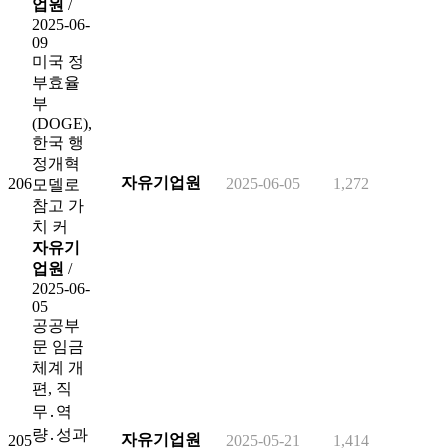
업원
/
2025-06-
09
미국 정
부효율
부
(DOGE),
한국 행
정개혁
자유기업원
206
2025-06-05
1,272
모델로
참고 가
치 커
자유기
업원
/
2025-06-
05
공공부
문 임금
체계 개
편, 직
무․역
량․성과
자유기업원
205
2025-05-21
1,414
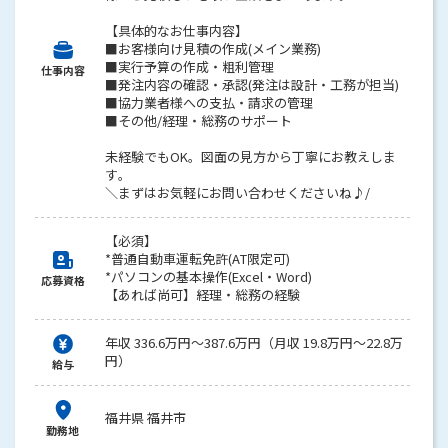
【具体的なお仕事内容】
■お客様向け見積の作成(メイン業務)
■実行予算の作成・粗利管理
仕事内容
■発注内容の確認・承認(発注は設計・工務が担当)
■協力業者様への支払・請求の管理
■その他/経理・総務のサポート
未経験でもOK。図面の見方から丁寧にお教えしま
す。
＼まずはお気軽にお問い合わせくださいね♪/
【必須】
*普通自動車運転免許(AT限定可)
*パソコンの基本操作(Excel・Word)
応募資格
【あれば尚可】経理・総務の経験
年収 336.6万円～387.6万円（月収 19.8万円～22.8万
円）
給与
福井県 福井市
勤務地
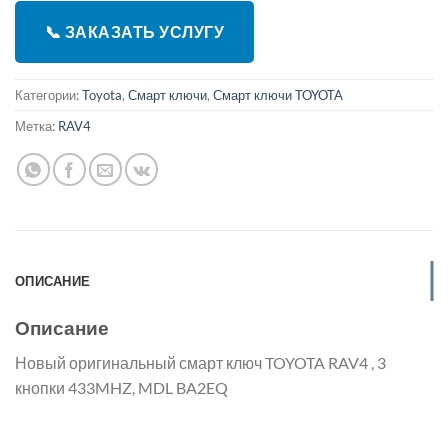
📞 ЗАКАЗАТЬ УСЛУГУ
Категории:
Toyota
,
Смарт ключи
,
Смарт ключи TOYOTA
Метка:
RAV4
ОПИСАНИЕ
Описание
Новый оригинальный смарт ключ TOYOTA RAV4 , 3
кнопки 433MHZ, MDL BA2EQ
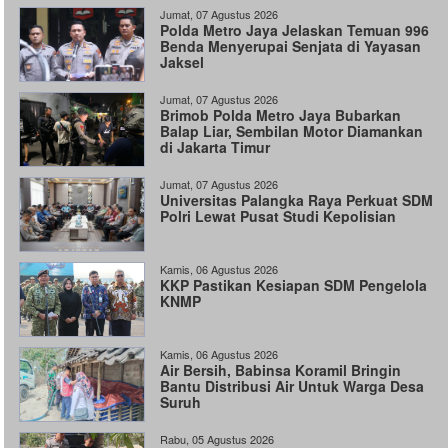
Jumat, 07 Agustus 2026
Polda Metro Jaya Jelaskan Temuan 996
Benda Menyerupai Senjata di Yayasan
Jaksel
Jumat, 07 Agustus 2026
Brimob Polda Metro Jaya Bubarkan
Balap Liar, Sembilan Motor Diamankan
di Jakarta Timur
Jumat, 07 Agustus 2026
Universitas Palangka Raya Perkuat SDM
Polri Lewat Pusat Studi Kepolisian
Kamis, 06 Agustus 2026
KKP Pastikan Kesiapan SDM Pengelola
KNMP
Kamis, 06 Agustus 2026
Air Bersih, Babinsa Koramil Bringin
Bantu Distribusi Air Untuk Warga Desa
Suruh
Rabu, 05 Agustus 2026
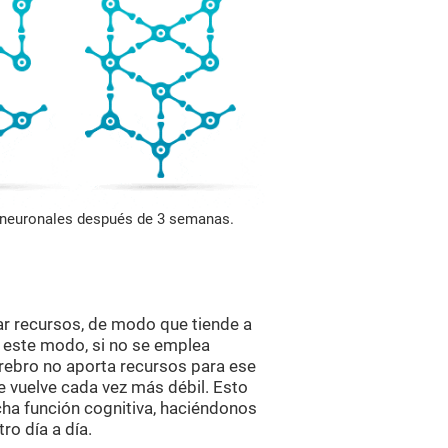
s neuronales después de 3 semanas.
ar recursos, de modo que tiende a
e este modo, si no se emplea
erebro no aporta recursos para ese
se vuelve cada vez más débil. Esto
ha función cognitiva, haciéndonos
ro día a día.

What is expected
Starting at the first line of the data, set down each line exactly until you have copied the line with "Air Bersih, Babinsa Koramil Bringin", but leave the pictures out.

Solution
업원
/
2025-06-
09
미국 정
부효율
부
(DOGE),
한국 행
정개혁
자유기업원
206
2025-06-05
1,272
모델로
참고 가
치 커
자유기
업원
/
2025-06-
05
공공부
문 임금
체계 개
편, 직
무․역
량․성과
자유기업원
205
2025-05-21
1,414
【具体的なお仕事内容】
■お客様向け見積の作成(メイン業務)
■実行予算の作成・粗利管理
仕事内容
■発注内容の確認・承認(発注は設計・工務が担当)
■協力業者様への支払・請求の管理
■その他/経理・総務のサポート
未経験でもOK。図面の見方から丁寧にお教えしま
す。
＼まずはお気軽にお問い合わせくださいね♪/
【必須】
*普通自動車運転免許(AT限定可)
*パソコンの基本操作(Excel・Word)
応募資格
【あれば尚可】経理・総務の経験
年収 336.6万円～387.6万円（月収 19.8万円～22.8万
円）
給与
福井県 福井市
勤務地
📞 ЗАКАЗАТЬ УСЛУГУ
Категории:
Toyota
,
Смарт ключи
,
Смарт ключи TOYOTA
Метка:
RAV4
ОПИСАНИЕ
Описание
Новый оригинальный смарт ключ TOYOTA RAV4 , 3
кнопки 433MHZ, MDL BA2EQ
Jumat, 07 Agustus 2026
Polda Metro Jaya Jelaskan Temuan 996
Benda Menyerupai Senjata di Yayasan
Jaksel
Jumat, 07 Agustus 2026
Brimob Polda Metro Jaya Bubarkan
Balap Liar, Sembilan Motor Diamankan
di Jakarta Timur
Jumat, 07 Agustus 2026
Universitas Palangka Raya Perkuat SDM
Polri Lewat Pusat Studi Kepolisian
Kamis, 06 Agustus 2026
KKP Pastikan Kesiapan SDM Pengelola
KNMP
Kamis, 06 Agustus 2026
Air Bersih, Babinsa Koramil Bringin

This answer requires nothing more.